#### Description of the task:
Pull every line containing "ввод" from the listing below.

#### Recorded data:
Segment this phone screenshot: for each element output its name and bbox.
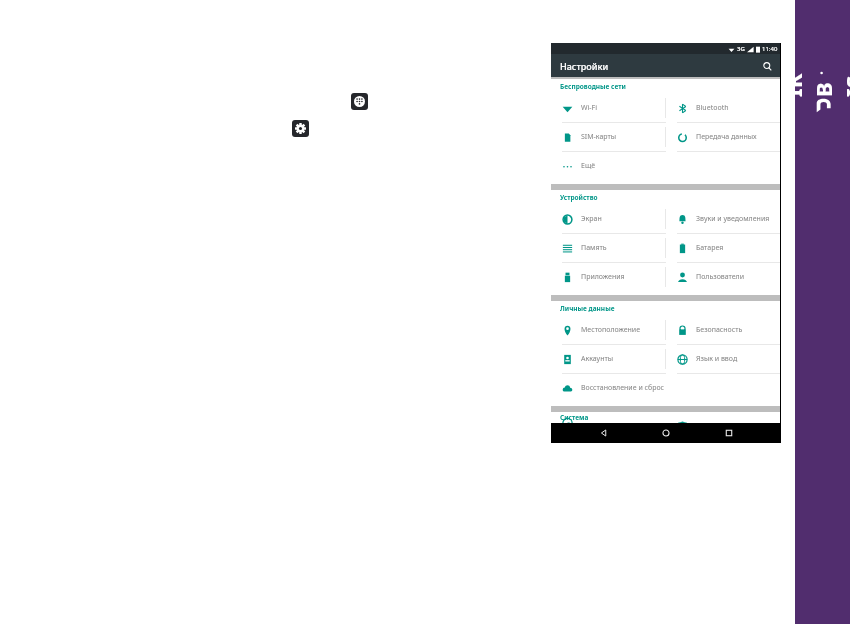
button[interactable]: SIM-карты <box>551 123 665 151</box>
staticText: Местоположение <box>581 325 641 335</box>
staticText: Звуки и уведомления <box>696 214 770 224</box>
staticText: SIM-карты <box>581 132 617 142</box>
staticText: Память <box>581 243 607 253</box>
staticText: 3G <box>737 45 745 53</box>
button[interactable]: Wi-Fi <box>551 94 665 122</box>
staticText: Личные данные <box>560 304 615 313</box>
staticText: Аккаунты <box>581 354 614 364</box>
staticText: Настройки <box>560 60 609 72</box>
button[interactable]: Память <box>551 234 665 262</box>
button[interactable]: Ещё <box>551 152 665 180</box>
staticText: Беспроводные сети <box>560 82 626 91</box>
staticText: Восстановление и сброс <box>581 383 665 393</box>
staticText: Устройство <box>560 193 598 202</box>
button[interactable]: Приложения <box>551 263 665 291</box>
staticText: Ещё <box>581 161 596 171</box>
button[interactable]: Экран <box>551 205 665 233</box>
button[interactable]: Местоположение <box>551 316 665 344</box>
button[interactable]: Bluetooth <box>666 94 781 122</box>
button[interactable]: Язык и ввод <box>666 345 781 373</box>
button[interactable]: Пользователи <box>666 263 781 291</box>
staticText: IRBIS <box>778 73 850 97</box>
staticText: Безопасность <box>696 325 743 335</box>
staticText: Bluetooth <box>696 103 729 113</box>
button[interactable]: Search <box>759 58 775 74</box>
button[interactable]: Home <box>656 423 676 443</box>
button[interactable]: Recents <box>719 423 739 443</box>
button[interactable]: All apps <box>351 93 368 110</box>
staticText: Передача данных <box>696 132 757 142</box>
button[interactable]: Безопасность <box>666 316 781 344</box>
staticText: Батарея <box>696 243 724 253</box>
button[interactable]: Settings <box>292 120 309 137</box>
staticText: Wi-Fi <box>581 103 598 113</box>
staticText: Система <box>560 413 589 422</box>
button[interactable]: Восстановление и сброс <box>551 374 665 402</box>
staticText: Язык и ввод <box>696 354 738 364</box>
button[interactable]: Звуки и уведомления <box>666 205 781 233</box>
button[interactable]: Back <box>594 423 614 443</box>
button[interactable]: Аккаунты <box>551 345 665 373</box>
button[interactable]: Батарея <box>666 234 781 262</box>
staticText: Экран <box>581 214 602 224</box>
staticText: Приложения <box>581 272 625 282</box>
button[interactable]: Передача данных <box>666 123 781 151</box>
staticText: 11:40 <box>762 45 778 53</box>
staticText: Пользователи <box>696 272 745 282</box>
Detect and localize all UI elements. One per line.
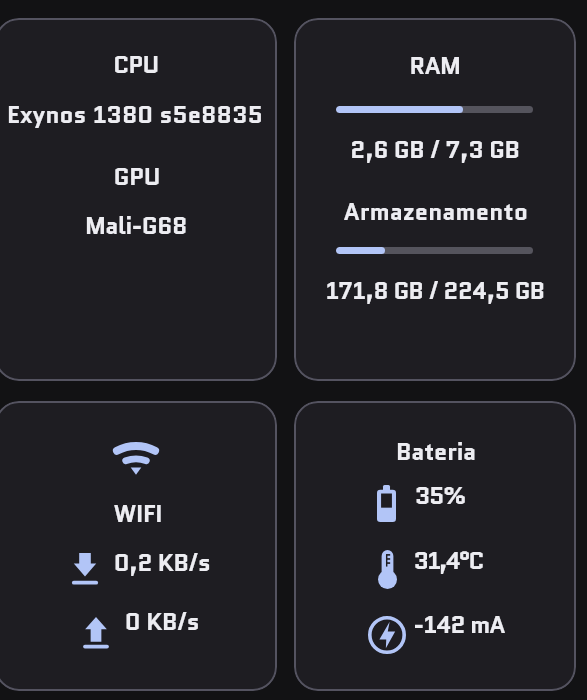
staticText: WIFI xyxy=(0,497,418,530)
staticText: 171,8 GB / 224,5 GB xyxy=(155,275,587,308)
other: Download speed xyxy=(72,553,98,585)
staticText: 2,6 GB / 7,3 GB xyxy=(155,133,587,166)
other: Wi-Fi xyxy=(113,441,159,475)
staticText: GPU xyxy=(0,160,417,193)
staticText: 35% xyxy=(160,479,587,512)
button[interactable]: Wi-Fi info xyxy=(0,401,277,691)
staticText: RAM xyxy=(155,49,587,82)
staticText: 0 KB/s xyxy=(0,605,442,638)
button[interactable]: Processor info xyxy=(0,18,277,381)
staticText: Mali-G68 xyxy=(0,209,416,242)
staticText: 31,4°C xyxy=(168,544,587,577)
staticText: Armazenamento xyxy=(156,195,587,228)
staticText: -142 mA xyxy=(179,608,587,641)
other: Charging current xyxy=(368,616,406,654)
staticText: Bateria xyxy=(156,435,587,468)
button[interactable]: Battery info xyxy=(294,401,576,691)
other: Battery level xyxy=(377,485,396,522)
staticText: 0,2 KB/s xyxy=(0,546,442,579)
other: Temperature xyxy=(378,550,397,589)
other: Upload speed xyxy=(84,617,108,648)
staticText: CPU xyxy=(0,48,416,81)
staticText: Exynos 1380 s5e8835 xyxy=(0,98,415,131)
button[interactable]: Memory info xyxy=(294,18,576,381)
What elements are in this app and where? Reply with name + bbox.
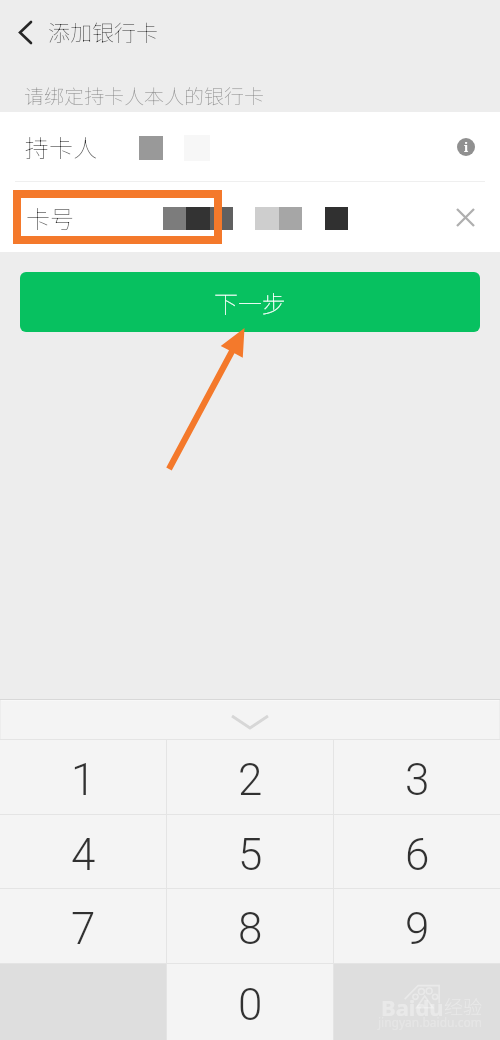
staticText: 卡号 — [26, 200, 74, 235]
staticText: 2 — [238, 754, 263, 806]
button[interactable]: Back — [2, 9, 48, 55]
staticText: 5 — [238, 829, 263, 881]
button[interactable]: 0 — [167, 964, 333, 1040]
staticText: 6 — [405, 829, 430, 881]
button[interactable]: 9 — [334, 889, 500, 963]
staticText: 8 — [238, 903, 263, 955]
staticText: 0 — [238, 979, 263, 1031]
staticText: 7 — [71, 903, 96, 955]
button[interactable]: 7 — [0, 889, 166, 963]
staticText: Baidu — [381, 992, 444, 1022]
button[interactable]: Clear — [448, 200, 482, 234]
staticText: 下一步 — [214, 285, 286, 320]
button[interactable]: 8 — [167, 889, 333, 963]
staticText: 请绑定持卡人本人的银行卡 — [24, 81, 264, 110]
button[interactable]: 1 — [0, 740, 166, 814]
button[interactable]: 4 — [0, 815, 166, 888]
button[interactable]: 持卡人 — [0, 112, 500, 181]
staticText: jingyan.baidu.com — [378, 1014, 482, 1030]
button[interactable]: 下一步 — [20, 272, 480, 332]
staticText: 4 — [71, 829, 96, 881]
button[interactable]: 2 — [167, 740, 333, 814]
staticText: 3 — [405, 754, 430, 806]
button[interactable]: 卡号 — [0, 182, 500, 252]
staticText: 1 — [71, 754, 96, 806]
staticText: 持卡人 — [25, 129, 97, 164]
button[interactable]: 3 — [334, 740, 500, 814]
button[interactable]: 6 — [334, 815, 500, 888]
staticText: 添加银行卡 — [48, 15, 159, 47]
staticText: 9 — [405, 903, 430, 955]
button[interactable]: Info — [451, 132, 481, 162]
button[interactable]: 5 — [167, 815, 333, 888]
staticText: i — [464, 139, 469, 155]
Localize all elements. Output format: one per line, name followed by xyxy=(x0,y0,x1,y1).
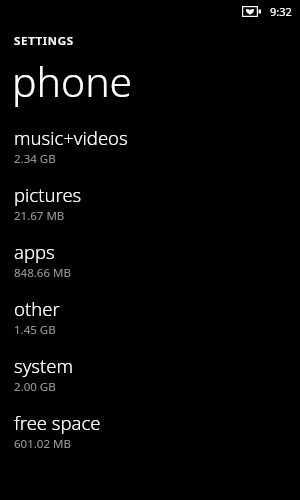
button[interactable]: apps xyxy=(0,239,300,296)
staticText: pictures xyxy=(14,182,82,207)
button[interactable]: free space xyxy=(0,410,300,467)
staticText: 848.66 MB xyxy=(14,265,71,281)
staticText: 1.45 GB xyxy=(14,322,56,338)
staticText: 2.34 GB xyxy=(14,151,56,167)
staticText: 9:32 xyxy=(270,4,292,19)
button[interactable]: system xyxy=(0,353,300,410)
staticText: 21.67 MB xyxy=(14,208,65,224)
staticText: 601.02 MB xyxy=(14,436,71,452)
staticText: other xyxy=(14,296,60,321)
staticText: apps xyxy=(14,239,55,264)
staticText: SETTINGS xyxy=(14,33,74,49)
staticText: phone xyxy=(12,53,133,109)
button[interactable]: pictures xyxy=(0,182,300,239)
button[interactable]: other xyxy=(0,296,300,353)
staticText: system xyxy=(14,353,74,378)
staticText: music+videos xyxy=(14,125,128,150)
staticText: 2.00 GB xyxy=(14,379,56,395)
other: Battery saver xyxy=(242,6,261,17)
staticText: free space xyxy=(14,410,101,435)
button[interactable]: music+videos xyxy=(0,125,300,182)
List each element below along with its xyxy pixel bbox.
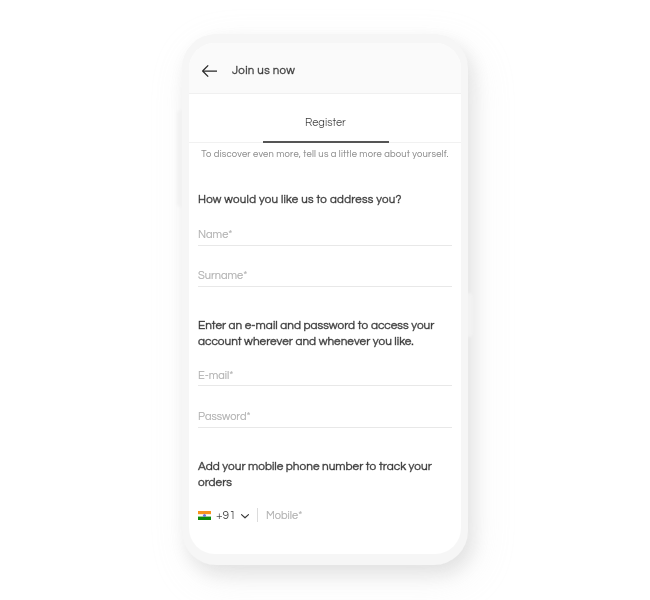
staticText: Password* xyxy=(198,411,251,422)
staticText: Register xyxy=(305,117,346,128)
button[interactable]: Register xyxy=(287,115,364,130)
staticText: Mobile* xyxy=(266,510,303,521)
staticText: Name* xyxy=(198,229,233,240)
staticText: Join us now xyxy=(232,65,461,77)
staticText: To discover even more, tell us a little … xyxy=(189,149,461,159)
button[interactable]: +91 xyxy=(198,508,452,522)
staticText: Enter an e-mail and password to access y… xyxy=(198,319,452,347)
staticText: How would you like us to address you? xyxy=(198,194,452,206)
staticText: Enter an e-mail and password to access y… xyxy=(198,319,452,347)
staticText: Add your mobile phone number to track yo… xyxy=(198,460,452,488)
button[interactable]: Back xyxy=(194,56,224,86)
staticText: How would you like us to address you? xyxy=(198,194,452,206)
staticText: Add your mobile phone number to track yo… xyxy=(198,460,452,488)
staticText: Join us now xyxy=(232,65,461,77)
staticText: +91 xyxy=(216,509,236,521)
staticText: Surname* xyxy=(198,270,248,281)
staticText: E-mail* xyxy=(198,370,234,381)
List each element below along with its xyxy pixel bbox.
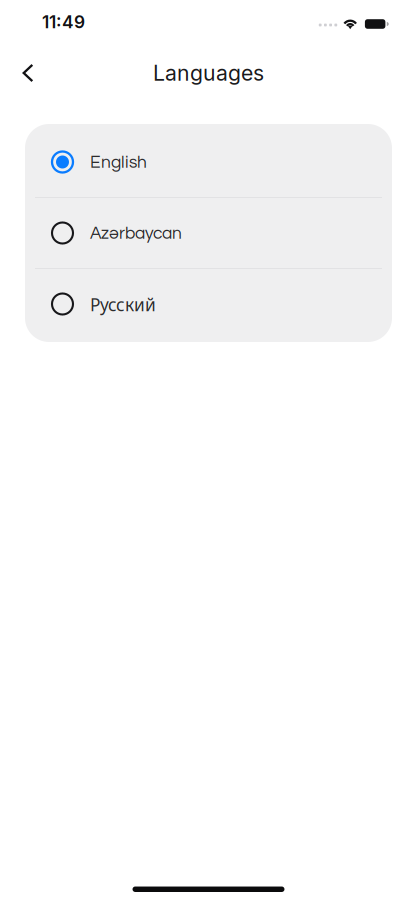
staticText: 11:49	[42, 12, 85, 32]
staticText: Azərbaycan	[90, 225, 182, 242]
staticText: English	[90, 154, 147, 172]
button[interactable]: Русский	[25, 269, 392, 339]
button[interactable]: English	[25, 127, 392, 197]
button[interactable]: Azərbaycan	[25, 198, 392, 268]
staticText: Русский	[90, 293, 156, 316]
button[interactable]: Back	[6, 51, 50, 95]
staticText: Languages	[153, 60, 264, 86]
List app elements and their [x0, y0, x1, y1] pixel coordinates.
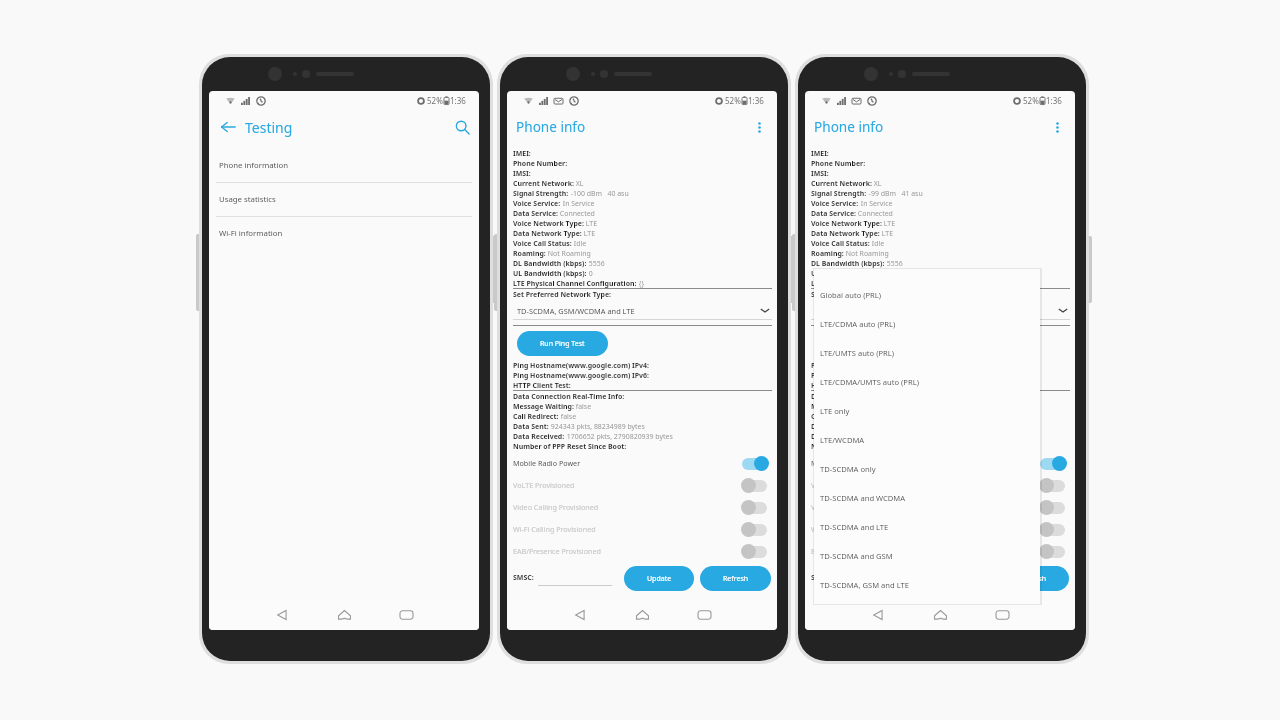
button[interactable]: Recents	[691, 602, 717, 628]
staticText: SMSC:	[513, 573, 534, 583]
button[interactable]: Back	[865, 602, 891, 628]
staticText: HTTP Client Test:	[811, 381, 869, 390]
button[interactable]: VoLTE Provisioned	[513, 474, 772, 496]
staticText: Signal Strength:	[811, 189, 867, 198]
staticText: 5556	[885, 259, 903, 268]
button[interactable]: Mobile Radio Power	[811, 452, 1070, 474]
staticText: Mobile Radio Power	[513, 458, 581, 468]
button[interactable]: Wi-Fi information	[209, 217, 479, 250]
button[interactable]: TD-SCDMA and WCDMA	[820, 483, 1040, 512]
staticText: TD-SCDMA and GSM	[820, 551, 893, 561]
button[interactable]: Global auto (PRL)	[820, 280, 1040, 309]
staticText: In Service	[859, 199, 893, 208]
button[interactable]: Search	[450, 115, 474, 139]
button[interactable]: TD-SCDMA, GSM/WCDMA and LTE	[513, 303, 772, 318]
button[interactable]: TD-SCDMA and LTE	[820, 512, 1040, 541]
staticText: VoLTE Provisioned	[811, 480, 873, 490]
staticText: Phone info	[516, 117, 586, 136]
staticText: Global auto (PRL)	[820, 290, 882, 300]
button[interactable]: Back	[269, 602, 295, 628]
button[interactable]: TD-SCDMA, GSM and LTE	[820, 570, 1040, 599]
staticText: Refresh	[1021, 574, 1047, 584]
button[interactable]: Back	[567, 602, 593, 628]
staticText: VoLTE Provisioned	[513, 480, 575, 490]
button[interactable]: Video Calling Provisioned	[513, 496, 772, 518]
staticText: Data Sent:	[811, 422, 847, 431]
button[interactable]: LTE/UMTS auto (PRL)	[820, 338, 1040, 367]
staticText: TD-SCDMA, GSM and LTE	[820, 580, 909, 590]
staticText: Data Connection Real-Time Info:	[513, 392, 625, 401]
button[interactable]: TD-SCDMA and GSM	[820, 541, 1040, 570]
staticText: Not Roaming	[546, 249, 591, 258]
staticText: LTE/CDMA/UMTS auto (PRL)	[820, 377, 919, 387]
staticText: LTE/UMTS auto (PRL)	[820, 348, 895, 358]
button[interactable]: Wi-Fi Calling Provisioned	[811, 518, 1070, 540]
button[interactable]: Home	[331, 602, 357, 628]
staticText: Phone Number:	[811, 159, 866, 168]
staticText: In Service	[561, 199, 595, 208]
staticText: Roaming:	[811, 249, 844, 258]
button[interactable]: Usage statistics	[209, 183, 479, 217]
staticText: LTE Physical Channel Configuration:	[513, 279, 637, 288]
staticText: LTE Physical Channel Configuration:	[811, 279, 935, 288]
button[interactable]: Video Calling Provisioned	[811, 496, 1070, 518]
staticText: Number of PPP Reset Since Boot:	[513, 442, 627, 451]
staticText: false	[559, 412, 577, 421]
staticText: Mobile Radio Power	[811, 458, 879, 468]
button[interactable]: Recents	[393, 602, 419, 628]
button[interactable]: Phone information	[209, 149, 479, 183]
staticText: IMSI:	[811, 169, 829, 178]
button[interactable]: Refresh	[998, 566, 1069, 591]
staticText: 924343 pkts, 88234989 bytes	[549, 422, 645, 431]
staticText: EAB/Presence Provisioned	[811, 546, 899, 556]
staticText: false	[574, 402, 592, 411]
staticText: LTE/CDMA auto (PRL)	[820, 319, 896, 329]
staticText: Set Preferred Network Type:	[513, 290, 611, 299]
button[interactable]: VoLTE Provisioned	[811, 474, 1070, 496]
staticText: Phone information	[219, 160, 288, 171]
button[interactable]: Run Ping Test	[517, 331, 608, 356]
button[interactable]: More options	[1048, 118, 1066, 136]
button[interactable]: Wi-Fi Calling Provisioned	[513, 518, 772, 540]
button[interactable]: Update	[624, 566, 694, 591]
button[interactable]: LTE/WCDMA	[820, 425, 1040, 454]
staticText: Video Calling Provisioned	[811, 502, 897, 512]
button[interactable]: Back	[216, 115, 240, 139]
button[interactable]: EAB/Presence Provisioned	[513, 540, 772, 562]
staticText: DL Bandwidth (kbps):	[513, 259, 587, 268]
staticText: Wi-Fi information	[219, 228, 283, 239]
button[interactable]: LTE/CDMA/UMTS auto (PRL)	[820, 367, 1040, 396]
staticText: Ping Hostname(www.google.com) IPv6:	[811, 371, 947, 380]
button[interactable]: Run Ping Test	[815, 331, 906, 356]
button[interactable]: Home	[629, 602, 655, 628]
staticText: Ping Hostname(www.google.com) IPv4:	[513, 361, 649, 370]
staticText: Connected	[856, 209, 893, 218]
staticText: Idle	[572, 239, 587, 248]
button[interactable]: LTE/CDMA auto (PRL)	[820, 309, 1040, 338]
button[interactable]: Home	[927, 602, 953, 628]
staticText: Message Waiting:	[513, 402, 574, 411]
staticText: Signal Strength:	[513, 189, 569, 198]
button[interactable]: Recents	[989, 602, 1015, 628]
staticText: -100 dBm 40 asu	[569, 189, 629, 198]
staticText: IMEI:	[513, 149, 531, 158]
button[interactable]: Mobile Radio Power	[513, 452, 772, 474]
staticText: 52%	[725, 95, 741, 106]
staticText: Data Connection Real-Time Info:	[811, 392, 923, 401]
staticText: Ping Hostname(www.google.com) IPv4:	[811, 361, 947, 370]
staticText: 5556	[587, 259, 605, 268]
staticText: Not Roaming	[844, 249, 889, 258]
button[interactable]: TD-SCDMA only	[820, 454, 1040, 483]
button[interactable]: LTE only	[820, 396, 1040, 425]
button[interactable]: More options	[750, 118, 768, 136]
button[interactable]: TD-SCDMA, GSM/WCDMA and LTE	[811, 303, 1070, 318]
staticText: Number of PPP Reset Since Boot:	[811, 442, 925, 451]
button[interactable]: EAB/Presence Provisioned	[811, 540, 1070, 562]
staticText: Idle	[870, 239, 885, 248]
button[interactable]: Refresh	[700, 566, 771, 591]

#### Solved exercise:
button[interactable]: Язык и ввод <box>666 345 781 373</box>
staticText: Язык и ввод <box>696 354 738 364</box>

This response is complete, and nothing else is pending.